Abstract

Clinical outcomes for patients with a wide range of malignancies have improved substantially over the last two decades. Tyrosine kinase inhibitors (TKIs) are potent signalling cascade inhibitors and have been responsible for significant advances in cancer therapy. By inhibiting vascular endothelial growth factor receptor (VEGFR)-mediated tumour blood vessel growth, VEGFR-TKIs have become a mainstay of treatment for a number of solid malignancies. However, the incidence of VEGFR-TKI-associated cardiovascular toxicity is substantial and previously under-recognised. Almost all patients have an acute rise in blood pressure, and the majority develop hypertension. They are associated with the development of left ventricular systolic dysfunction (LVSD), heart failure and myocardial ischaemia and can have effects on myocardial repolarisation.
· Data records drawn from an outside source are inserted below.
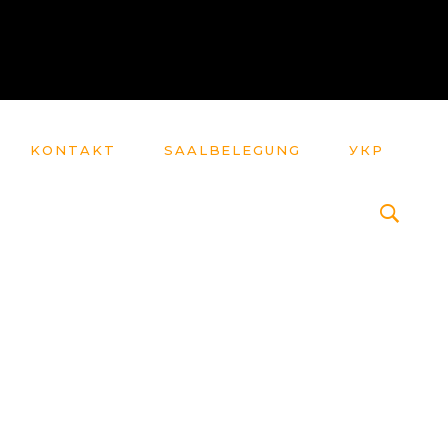
KONTAKT
SAALBELEGUNG
УКР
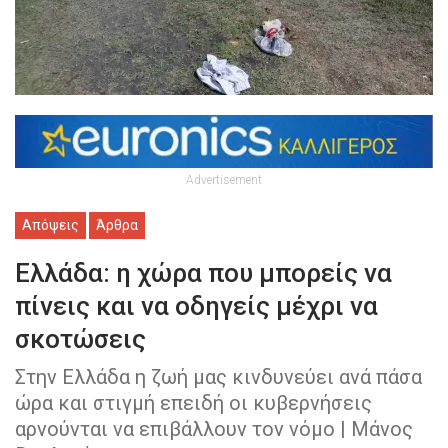
Advertisement
Απόψεις
Άρθρα
Ελλάδα: η χώρα που μπορείς να
πίνεις και να οδηγείς μέχρι να
σκοτώσεις
Στην Ελλάδα η ζωή μας κινδυνεύει ανά πάσα
ώρα και στιγμή επειδή οι κυβερνήσεις
αρνούνται να επιβάλλουν τον νόμο | Μάνος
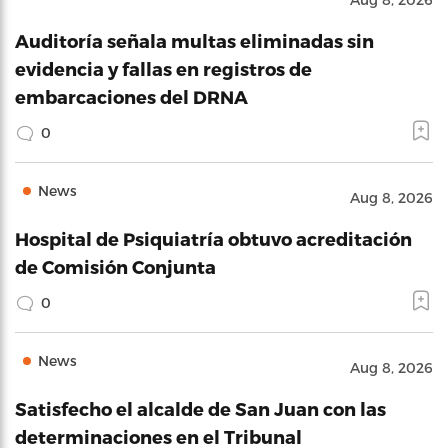
Auditoría señala multas eliminadas sin
evidencia y fallas en registros de
embarcaciones del DRNA
0
News
Aug 8, 2026
Hospital de Psiquiatría obtuvo acreditación
de Comisión Conjunta
0
News
Aug 8, 2026
Satisfecho el alcalde de San Juan con las
determinaciones en el Tribunal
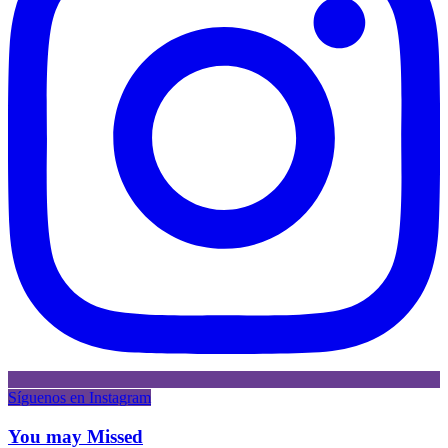
Síguenos en Instagram
You may Missed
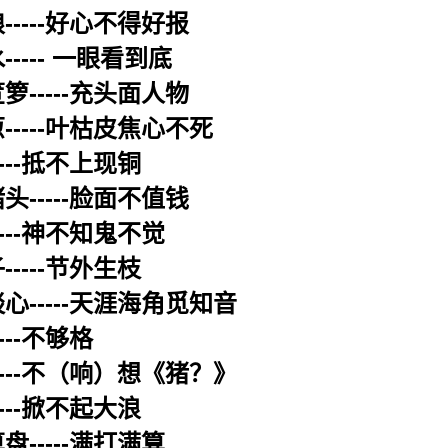
-----好心不得好报
---- 一眼看到底
箩-----充头面人物
-----叶枯皮焦心不死
---抵不上现铜
头-----脸面不值钱
----神不知鬼不觉
----节外生枝
心-----天涯海角觅知音
---不够格
----不（响）想《猪？》
---掀不起大浪
盘-----满打满算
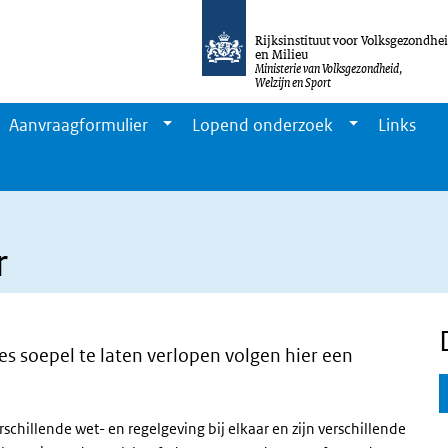
Rijksinstituut voor Volksgezondhe
en Milieu
Ministerie van Volksgezondheid,
Welzijn en Sport
Aanvraagformulier
Lopend onderzoek
Links
r
s soepel te laten verlopen volgen hier een
hillende wet- en regelgeving bij elkaar en zijn verschillende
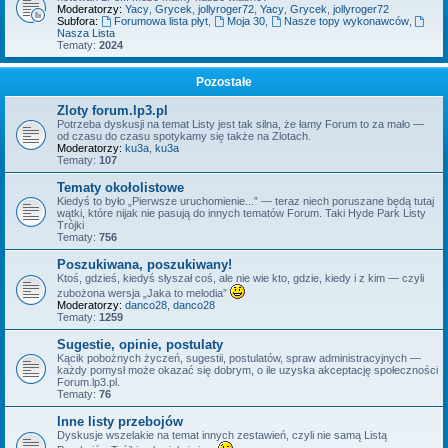
Moderatorzy:
Yacy
,
Grycek
,
jollyroger72
,
Yacy
,
Grycek
,
jollyroger72
Subfora:
Forumowa lista płyt
,
Moja 30
,
Nasze topy wykonawców
,
Nasza Lista
Tematy:
2024
Pozostałe
Zloty forum.lp3.pl
Potrzeba dyskusji na temat Listy jest tak silna, że łamy Forum to za mało —
od czasu do czasu spotykamy się także na Zlotach.
Moderatorzy:
ku3a
,
ku3a
Tematy:
107
Tematy okołolistowe
Kiedyś to było „Pierwsze uruchomienie...” — teraz niech poruszane będą tutaj
wątki, które nijak nie pasują do innych tematów Forum. Taki Hyde Park Listy
Trójki
Tematy:
756
Poszukiwana, poszukiwany!
Ktoś, gdzieś, kiedyś słyszał coś, ale nie wie kto, gdzie, kiedy i z kim — czyli
zubożona wersja „Jaka to melodia”
Moderatorzy:
danco28
,
danco28
Tematy:
1259
Sugestie, opinie, postulaty
Kącik pobożnych życzeń, sugestii, postulatów, spraw administracyjnych —
każdy pomysł może okazać się dobrym, o ile uzyska akceptację społeczności
Forum.lp3.pl.
Tematy:
76
Inne listy przebojów
Dyskusje wszelakie na temat innych zestawień, czyli nie samą Listą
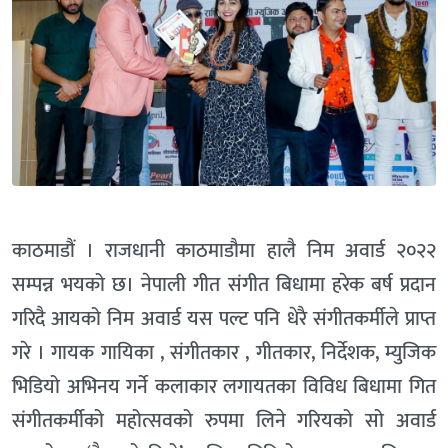
काठमाडौं । राजधानी काठमाडौमा हालै निम अवार्ड २०२२
सम्पन्न भयको छ। नेपाली गीत संगीत बिधामा हरेक बर्ष प्रदान
गरिदै आयको निम अवार्ड यस पल्ट पनि धेरै संगीतकर्मीले प्राप्त
गरे । गायक गायिका , संगीतकार , गीतकार, निर्देशक, म्युजिक
भिडियो अभिनय गर्ने कलाकार लगायतका विविध बिधामा गित
संगीतकर्मीको महोत्सवको रुपमा लिने गरियको सो अवार्ड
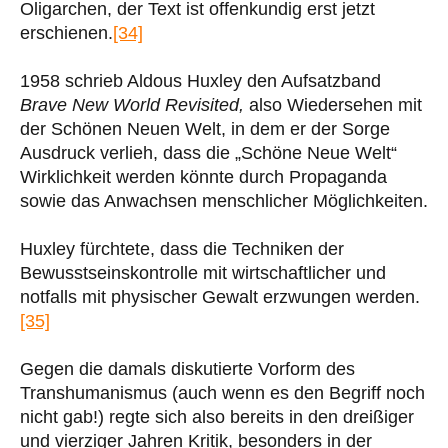
Oligarchen, der Text ist offenkundig erst jetzt
erschienen.
[34]
1958 schrieb Aldous Huxley den Aufsatzband
Brave New World Revisited,
also Wiedersehen mit
der Schönen Neuen Welt, in dem er der Sorge
Ausdruck verlieh, dass die „Schöne Neue Welt“
Wirklichkeit werden könnte durch Propaganda
sowie das Anwachsen menschlicher Möglichkeiten.
Huxley fürchtete, dass die Techniken der
Bewusstseinskontrolle mit wirtschaftlicher und
notfalls mit physischer Gewalt erzwungen werden.
[35]
Gegen die damals diskutierte Vorform des
Transhumanismus (auch wenn es den Begriff noch
nicht gab!) regte sich also bereits in den dreißiger
und vierziger Jahren Kritik, besonders in der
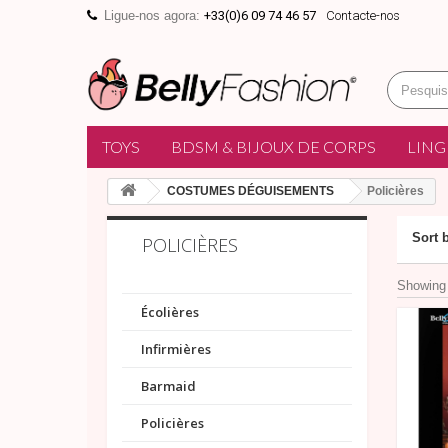
Ligue-nos agora:
+33(0)6 09 74 46 57
Contacte-nos
TOYS
BDSM & BIJOUX DE CORPS
LING
COSTUMES DÉGUISEMENTS
Policières
Sort 
POLICIÈRES
Showing 
Écolières
Infirmières
Barmaid
Policières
Attention should be given to rigorous baseline assessment of patients prior to commencing VEGFR-TKIs, with careful consideration of baseline cardiovascular risk factors. Baseline blood pressure measurement, ECG and cardiac imaging should be performed routinely. Hypertension management currently follows national guidelines, but there may be a future role forendothelin-1 antagonism in the prevention or treatment of VEGFR-TKI-associated hypertension. VEGFR-TKI-associated LVSD appears to be independent of dose and is reversible. Patients who develop LVSD and heart failure should be managed with conventional heart failure therapies, but the role of prophylactic therapy is yet to be defined. Serial monitoring of left ventricular function and QT interval require better standardisation and coordinated care. Management of these complex patients requires collaborative, cardio-oncology care to allow the true therapeutic potential from cancer treatment while minimising competing cardiovascular effects.